Thursday, April 8, 2010

the last flight

I won't win any prizes for my model of the Grumman Duck bi-wing amphibian, but building it has been a nice way to tease out some memories of times long past. The Duck was the last single-engine plane I flew in.



The one I made my last flight in, like a lot of other old war birds, went to South America as war-surplus to haul cargo. A half dozen versions of the Duck were produced, the last having a 1,050 hp air-cooled radial engine.



In early 1960 I found myself just north of Colombia's southern boot heel at a mission outpost on the Mirití-Paraná River. I enjoyed my visit immensely, but after a month there I needed to get back to Leticia on the Amazon where I could get a plane back to Bogotá.

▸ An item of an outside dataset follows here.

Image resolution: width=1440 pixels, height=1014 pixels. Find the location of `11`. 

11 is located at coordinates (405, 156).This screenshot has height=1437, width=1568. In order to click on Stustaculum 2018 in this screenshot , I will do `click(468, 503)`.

The up-river trip in a series of increasingly smaller river boats had not been so enjoyable, and I was not looking forward to repeating that ten-day ordeal down to the Caquetá, and then up-stream on the Amazon to reach Leticia.



By good luck a tropical fish exporter based in Leticia was just then experimenting with the old Grumman Duck as a means of hauling his fish out of the rain forest so that they could be sent on to Miami, usually by means of some converted WWII bombers which made regular stops in Leticia. When the pilot of the Duck offered a ride to a friend and I, it was too good a chance to pass up.

(My memory of the flight's beginning is a bit fuzzy.  The Miritiparaná River is too narrow at the mission location to permit landing the Grumman Duck thereOn giving it some further thought I recall a downstream trip from the Miriti mission to the closest town of La Pedrera on the Caquetá.  I remember the river being muddy and shallow, and we had to get out to drag and push our riverboat for a long way, thinking all the while about the stingrays that lurked below.)

We rode down in the cargo compartment, accessed through the square hatch just behind the lower wing. We shared the cramped space with some water-filled plastic bags for fish, and one large up-ended turtle. It was difficult to see out during the ride, but the view was not very interesting anyway -- just the unbroken green canopy of the tropical rainforest. With a cruising speed of 150 mph, the Duck got us to Leticia in a bit over an hour.



Judging from the Google Earth view, the place hasn't changed much in half a century.